Elliot, an aristocratic man, offered Samuel a Scotch before speaking. Samuel accepted. Sinking into the plush chair, he was unsure of how to begin and was glad when Elliot spoke first.

“I’ve got four and a half minutes, so I’ll be brief,” he said. Dwarfed by his sizeable desk, Elliot made up for his small stature with a grand, stentorian voice. “I realize there are times in men’s lives where stress, and perhaps lack of money, incite them to terrible deeds. That standards of morality become dubious. But for you to have accepted money for what you know is a farce …”

Samuel was stirred into an awareness of his surroundings. “A farce?”

“I have spoken with people. People who, because of my rigid code of ethics, I have not the power, nor the right to name. Some people have no personal standards, but me, I was always taught to uphold a code of morality in keeping with my background.” He sighed, wrinkling his huge brow. “In short, information’s not sacred any more, my boy. Your project isn’t visionary—it’s a practical joke. And you had me.”

His severe look, the tenor of his voice, the words he used, all of it reminded Samuel of Dombey and Son from the government office.

Elliot became sympathetic. “I will not specify a repayment schedule—you have only your conscience for that. Besides, I know that somewhere in you is a man of integrity. I felt that, and my instincts are rarely wrong. So take your time, Samuel. But a warning—Wainright’s not as fair.”

Samuel had a terrible thirst. The glass in his hands was empty. Thanking Elliot for his time, he left the room consumed with the need to drink. The streets glistened from a recent cleaning. Samuel strode to the first convenience store, but was turned away even as he pleaded to pay five dollars for a bottle of pop. The next stores and bars also rejected him. He remembered the tap in his shop, three streets away.

The whole town seemed to grow silent. Passersby pretended not to watch him, but they couldn’t quell the urge to stop in the streets, whole groups of people slowing as at the gravity of an accident. Samuel felt with each step he was entering a dream.

Someone had crushed the windows of Tyne Electronics, a fringe of glass like brittle ice framing the storm inside. A single window stood untouched,
GO HOME FIRESTARTER
sludged in paint against the pane. The vandals had urinated everywhere, so that the nauseating ammonia was potent even before Samuel entered. He gagged. His expensive European tools were broken and strewn among piles of mud. His ceiling had been blackened by an unsuccessful fire, his entire set of computer prototypes smashed. Graffiti ruined the walls, slurs of
FIRESTARTER, ARSONIST.
His workbench had been axed. His prototype diagrams and signed contracts were shred or burned to ash. A swarm of flies clotted the air. And in all this, Samuel salvaged the only thing he could find that had survived: the box of watches and candles he’d bought from Porter before he’d known who he was.
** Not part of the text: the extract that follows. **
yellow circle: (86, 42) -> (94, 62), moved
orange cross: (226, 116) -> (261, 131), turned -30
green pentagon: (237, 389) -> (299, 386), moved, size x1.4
Gripping the wet box under his arm, he held back his vomit. But his reaction was only physical; at first sight of the destruction he’d felt such anguish that he’d had to toughen immediately or go wild with grief. He emerged calmly into the street while people pitied him or harassed him or simply looked askance. Not until he’d reached his own street did a terrible emotion well in him again, and he spat into the dust and cursed. Maud found him in the foyer, smelling like a toilet, and dragged him to the bath.